Sitka Travel Guide


The setting of Sitka, Alaska, in a tranquil bay on Baranof Island, is nothing short of spectacular. Tiny islands dense with evergreen trees dot the blue-green water, which is crisscrossed by dozens of fishing boats. Looming over the town and waterfront is Mount Edgecumbe, a Mount Fuji look-alike located on a nearby island.

Sitka also has a rich legacy of artifacts and traditions from the Alaska Native, Russian and early-U.S. eras. It is the ancestral home of the Kiksadi Tlingit people. In the 1800s, before Alaska was sold to the U.S., the town was a major Russian port, headquarters of the Russian-American Company, established to promote the fur trade, and the capital of Russian North America.

Sitka has 24 listings on the National Register of Historic Places, seven of which are National Historical Landmarks, and Sitka was named one of America's Dozen Distinctive Destinations by the National Trust for Historic Preservation.

But don't spend all your time touring historic buildings—Sitka also has an abundance of wildlife. Humpback whales frolic in the bay; massive brown bears and Sitka black-tailed deer roam through nearby forests of Sitka spruce and hemlock; and thousands of seabirds, including the rare rhinoceros auklet and tufted puffin, flock to St. Lazaria National Wildlife Refuge at the mouth of Sitka Sound.


Sitka is one of southeast Alaska's most picturesque communities. Accessible only by air or sea (like most southeast Alaska communities), Sitka sits on the outer coast of Baranof Island in serene Sitka Sound, a body of water that protects the community from the pounding Pacific Ocean but not from the rain. The average annual precipitation measures 96 in/244 cm, including 39 in/99 cm of snow.

Hundreds of spruce- and hemlock-studded islands dot the sound, and snowcapped volcano Mount Edgecumbe rises majestically 3,200 ft/992 m in the background. (It last erupted 8,000 years ago.) Sitka has only 14 mi/23 km of paved roads.


The Russian-American Company's insatiable search for sea-otter fur lured the Russians to the Sitka region in 1799. The Kiksadi Clan of the Tlingit people living in the area refused to become slaves to the fur traders and attacked the Russian outpost in 1802, killing most of the Russians and their Aleut slaves. Two years later, company manager Alexander Baranof retaliated and drove out the Tlingits, founding New Archangel—which became Sitka—and built a stockade on what became known as Castle Hill.

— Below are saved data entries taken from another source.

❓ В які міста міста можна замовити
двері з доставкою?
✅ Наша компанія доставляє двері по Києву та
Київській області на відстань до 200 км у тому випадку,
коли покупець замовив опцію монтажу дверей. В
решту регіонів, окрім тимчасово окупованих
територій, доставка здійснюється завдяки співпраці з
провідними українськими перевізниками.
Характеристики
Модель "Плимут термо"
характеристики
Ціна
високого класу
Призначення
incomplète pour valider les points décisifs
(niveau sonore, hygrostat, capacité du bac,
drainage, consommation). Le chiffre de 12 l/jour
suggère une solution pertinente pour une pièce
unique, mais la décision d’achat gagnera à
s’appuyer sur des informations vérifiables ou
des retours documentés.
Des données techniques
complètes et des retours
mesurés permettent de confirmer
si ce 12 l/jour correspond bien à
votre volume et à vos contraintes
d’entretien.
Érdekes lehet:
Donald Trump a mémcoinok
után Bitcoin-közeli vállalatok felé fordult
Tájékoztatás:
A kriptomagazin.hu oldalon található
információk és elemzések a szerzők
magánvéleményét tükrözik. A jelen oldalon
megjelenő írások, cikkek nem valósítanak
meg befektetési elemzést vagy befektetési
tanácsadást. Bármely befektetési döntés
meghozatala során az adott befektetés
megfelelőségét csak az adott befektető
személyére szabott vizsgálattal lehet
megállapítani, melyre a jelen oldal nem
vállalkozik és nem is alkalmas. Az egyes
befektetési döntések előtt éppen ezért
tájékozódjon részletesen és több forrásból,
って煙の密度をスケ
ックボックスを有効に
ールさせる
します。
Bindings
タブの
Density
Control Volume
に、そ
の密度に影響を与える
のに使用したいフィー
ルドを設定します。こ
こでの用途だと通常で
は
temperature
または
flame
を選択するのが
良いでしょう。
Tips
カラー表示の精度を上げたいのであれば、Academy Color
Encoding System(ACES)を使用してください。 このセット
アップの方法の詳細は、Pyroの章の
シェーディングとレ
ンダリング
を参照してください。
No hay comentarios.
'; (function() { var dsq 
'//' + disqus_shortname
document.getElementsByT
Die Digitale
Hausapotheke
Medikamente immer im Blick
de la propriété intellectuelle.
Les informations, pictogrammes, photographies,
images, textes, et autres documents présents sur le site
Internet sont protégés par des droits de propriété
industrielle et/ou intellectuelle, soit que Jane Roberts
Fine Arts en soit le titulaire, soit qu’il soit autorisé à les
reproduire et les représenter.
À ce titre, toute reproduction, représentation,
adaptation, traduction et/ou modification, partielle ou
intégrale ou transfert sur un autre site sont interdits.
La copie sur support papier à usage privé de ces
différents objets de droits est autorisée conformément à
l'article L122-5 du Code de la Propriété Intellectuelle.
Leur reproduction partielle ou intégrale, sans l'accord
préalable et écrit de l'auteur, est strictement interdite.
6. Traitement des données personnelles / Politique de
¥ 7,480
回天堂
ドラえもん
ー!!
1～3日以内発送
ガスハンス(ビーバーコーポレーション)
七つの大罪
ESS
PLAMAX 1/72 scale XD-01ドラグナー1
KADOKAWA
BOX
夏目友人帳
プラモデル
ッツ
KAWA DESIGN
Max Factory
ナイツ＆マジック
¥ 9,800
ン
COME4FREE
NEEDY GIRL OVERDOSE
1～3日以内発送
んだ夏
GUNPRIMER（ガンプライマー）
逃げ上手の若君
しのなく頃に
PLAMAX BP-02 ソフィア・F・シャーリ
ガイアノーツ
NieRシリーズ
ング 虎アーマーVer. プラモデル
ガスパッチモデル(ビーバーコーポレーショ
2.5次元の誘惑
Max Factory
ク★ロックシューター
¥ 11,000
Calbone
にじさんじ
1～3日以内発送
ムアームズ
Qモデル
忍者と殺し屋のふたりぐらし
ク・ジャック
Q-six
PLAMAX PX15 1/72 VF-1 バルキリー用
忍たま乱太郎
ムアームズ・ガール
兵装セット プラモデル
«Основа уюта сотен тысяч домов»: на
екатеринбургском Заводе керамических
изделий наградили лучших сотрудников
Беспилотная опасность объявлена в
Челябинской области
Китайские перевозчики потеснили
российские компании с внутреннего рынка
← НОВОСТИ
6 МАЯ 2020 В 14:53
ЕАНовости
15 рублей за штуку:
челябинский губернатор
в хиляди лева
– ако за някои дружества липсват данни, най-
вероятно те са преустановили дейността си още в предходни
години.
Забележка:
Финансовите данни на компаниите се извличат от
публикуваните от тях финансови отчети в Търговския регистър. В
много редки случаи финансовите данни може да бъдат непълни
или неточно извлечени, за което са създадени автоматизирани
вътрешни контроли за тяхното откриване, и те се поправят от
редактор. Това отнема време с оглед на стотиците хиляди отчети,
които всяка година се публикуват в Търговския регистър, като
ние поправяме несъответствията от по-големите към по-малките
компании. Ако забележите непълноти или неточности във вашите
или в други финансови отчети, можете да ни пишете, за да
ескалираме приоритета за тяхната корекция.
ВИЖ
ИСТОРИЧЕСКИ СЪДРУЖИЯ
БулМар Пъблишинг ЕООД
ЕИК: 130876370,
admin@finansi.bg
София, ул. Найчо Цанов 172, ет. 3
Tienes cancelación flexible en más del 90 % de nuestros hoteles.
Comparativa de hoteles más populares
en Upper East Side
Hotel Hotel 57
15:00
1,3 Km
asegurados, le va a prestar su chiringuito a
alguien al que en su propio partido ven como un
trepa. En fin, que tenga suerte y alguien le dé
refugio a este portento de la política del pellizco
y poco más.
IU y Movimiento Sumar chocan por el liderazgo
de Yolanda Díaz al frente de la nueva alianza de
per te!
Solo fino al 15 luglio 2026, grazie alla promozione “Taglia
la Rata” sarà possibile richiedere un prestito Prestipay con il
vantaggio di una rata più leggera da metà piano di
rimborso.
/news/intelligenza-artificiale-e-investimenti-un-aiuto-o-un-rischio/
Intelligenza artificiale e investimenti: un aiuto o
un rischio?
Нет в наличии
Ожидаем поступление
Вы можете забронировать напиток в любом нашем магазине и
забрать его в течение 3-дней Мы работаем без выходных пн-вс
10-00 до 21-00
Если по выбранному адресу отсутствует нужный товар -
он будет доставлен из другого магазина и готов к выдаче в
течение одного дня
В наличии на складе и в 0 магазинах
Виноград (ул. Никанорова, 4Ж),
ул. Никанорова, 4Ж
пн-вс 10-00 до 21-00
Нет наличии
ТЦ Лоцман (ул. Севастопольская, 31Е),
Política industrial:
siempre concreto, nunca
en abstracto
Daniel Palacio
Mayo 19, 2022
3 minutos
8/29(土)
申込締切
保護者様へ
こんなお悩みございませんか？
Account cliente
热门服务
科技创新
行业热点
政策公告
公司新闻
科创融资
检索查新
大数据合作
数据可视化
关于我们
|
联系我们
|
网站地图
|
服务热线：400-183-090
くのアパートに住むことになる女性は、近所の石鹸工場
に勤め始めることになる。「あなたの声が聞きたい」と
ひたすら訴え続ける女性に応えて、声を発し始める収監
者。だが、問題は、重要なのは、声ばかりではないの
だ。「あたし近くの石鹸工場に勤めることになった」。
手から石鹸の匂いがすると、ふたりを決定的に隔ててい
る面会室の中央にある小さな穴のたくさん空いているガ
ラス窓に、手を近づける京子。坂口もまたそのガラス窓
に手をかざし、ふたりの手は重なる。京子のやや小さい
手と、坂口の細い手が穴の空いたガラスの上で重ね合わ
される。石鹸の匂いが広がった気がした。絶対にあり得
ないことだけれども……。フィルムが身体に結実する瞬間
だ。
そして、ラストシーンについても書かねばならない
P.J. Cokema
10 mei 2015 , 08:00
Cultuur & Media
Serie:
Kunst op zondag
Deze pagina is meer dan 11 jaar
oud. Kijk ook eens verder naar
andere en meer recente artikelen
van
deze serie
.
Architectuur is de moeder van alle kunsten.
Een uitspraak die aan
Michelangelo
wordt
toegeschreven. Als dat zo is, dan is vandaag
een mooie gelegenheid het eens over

In the 19th century, Sitka was the fur-trading capital of the world. It was the busiest port on the eastern side of the Pacific and the only shipyard north of Hawaii. By 1867, however, overhunting had diminished the sea-otter and fur-seal trade, so the Russians sold Alaska to the U.S. for US$7.2 million on 18 October. It was the equivalent of US$0.02 per acre in today's currency value. At the time, the sale was widely derided as wasteful by the majority of U.S. citizens—at least until the late 19th century, when gold was discovered in the area.

After 60 years as the capital of Russian North America, Sitka continued to function as the capital of the territory of Alaska until 1906, when the capital was moved to the gold-rich town of Juneau. Sitka's legacy is its blending of Tlingit, Russian and U.S. culture and history, evident in the landmarks, tours and museums around town.


Sightseeing in Sitka provides visitors with a glimpse of Russian, U.S. and Tlingit cultures and conflicts in the area. A must-see is the Sitka National Historical Park.

The major wildlife attractions in the area focus on bears, humpback whales, sea otters, seabirds and birds of prey.


Typical of a small town, Sitka isn't brimming with nightlife activities. What you will find, however, is a handful of classy and salty bars filled with colorful locals.


Sitka's restaurant options are limited, and most prominently feature seafood.

On occasion, a colorful tent, labeled "Crab Feast," is set up to sell freshly steamed Dungeness crabs. Find it behind Brenner's Fine Clothing and Gifts at 124 Lincoln St.

Expect to pay within these general guidelines for a dinner for one, not including drinks, tax or tip: $ = less than US$10; $$ = US$10-$25; $$$ = US$26-$40; and $$$$ = more than US$40.